The Student Loans Company (SLC) has released figures showing individual loan balances were £5,000 higher in 2024-25 than a year earlier, when the average in England was £48,270.

In comparison, students in Scotland – where undergraduate tuition remains free for local students – finished with just £17,000 in government loans. Those in Northern Ireland accrued £28,000 in debt and those from Wales £39,470.

Rising costs also mean more students are taking on paid work during term time. A survey published by the Higher Education Policy Institute found 68% of full-time students worked for an average of 13 hours each week, the highest rate in the decade the survey has been conducted.

The SLC reported that 62% of former students who are liable to repay their loans are in the UK tax system, with nearly 3 million (40%) making repayments averaging £1,100 in 2024-25.

The government’s total student loan book for England has hit £266bn, up from £64bn 10 years ago after the introduction of £9,000 annual tuition fees and loans. That figure will rise more quickly from next academic year after the government raised the tuition fee for domestic students from £9,250 to £9,535 from September.

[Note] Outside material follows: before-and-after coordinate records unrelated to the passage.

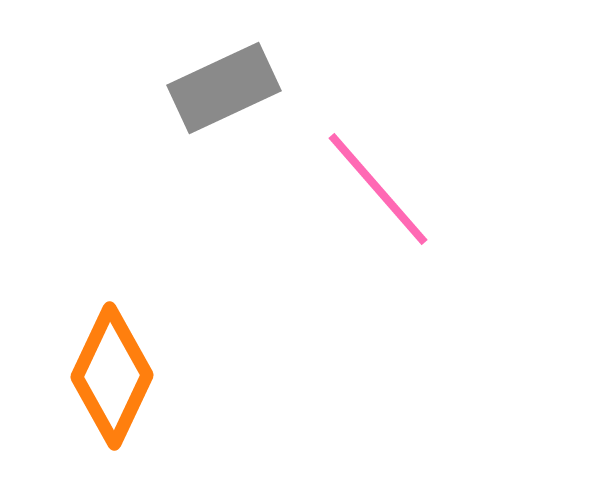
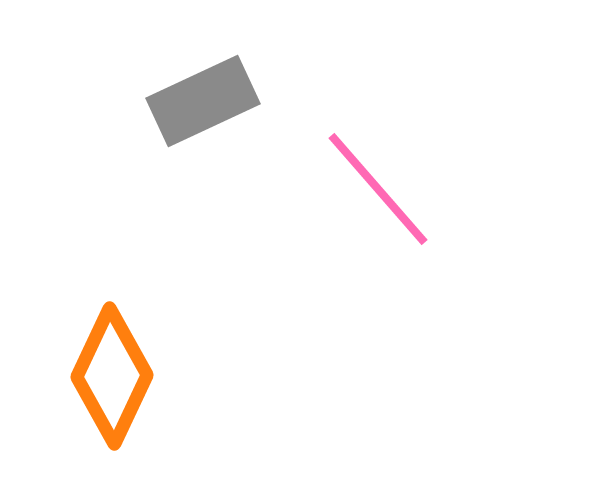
gray rectangle: moved 21 px left, 13 px down
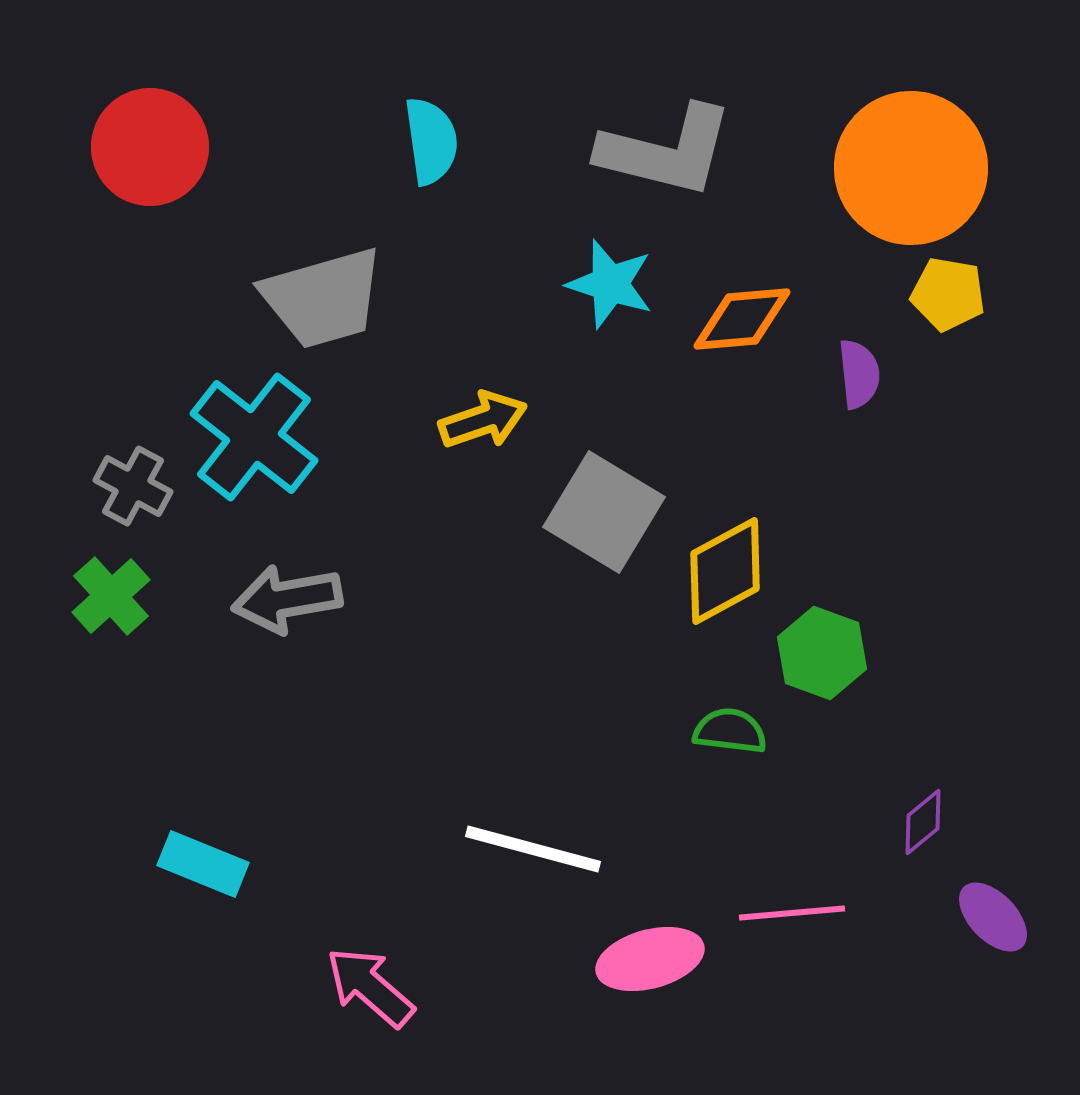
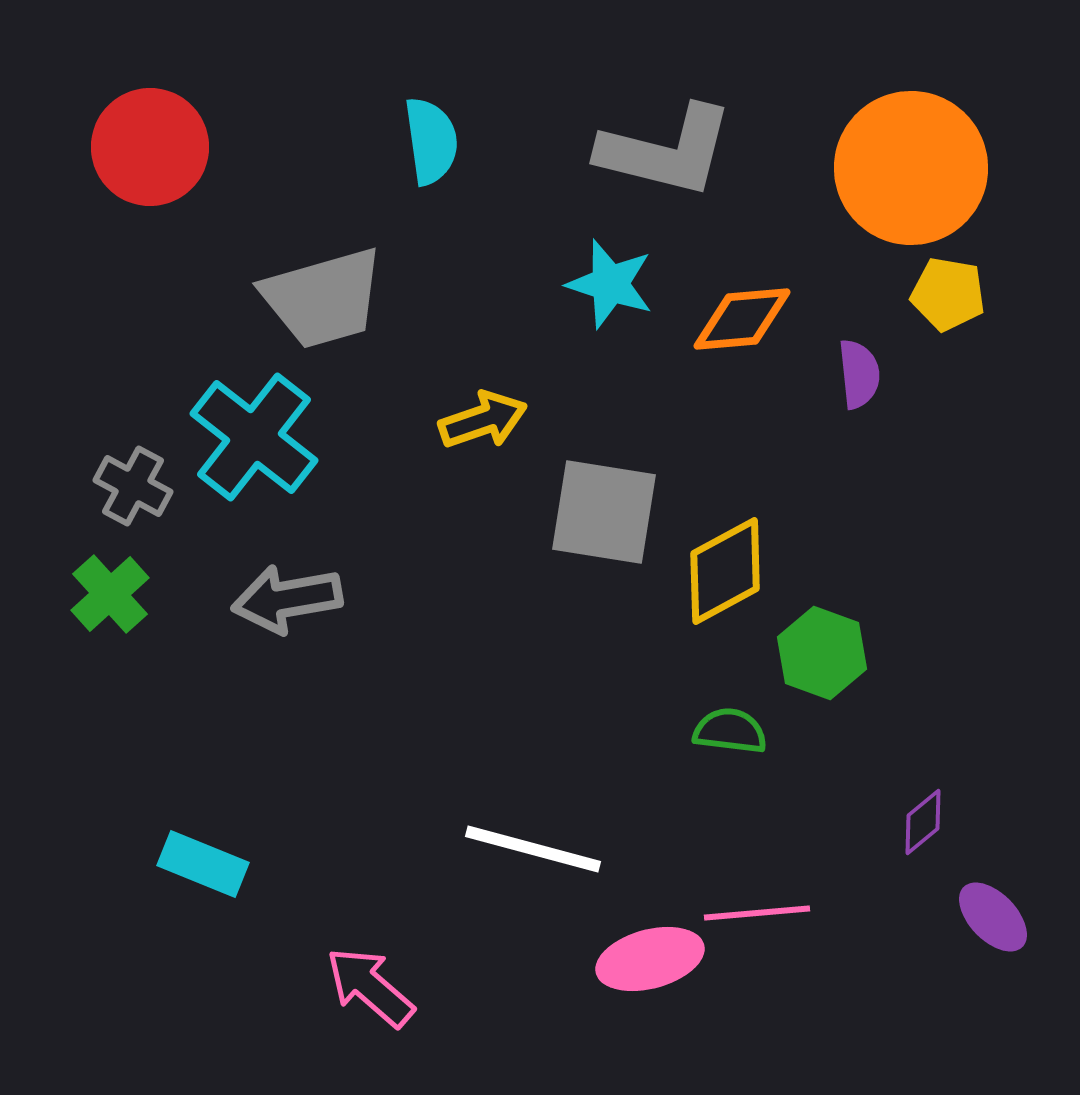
gray square: rotated 22 degrees counterclockwise
green cross: moved 1 px left, 2 px up
pink line: moved 35 px left
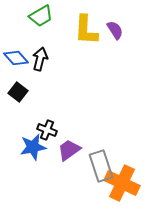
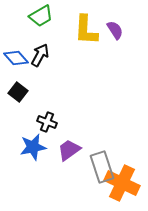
black arrow: moved 4 px up; rotated 15 degrees clockwise
black cross: moved 8 px up
gray rectangle: moved 1 px right, 1 px down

The extra income is unlikely to solve higher education’s financial woes, as the government plans to reduce the number of international students and competition between universities for domestic students intensifies. Research by the National Centre for Entrepreneurship in Education found that a quarter of the sector’s leaders say their institution will need a “complete overhaul” to survive the crisis.

More than half of the leaders surveyed said financial stability was now their “top institutional priority”, while 28% said that international student recruitment was their most important activity.

A new report by the Tony Blair Institute found that as tuition fees from UK students have been eroded by inflation, falling by nearly a third in real terms since 2012, many universities now rely on international student fees to cross-subsidise courses for domestic students.

The institute warned that a group of universities are now vulnerable to changes to student visas that the UK government is considering as part of its immigration white paper, including a 6% levy on tuition fees, stricter compliance regulations and a reduction in the amount of time international students can spend working in the UK after completing their course.

Alexander Iosad, the institute’s director of government innovation policy, said universities with lower international rankings and former polytechnics had weaker finances and were most reliant on international students, putting them most at risk from any visa changes.

The report says: “As the government seeks to reform the immigration system, it is worth considering the interplay of these changes with the broader need to reform the higher education funding system so that it is put on a more sustainable basis.”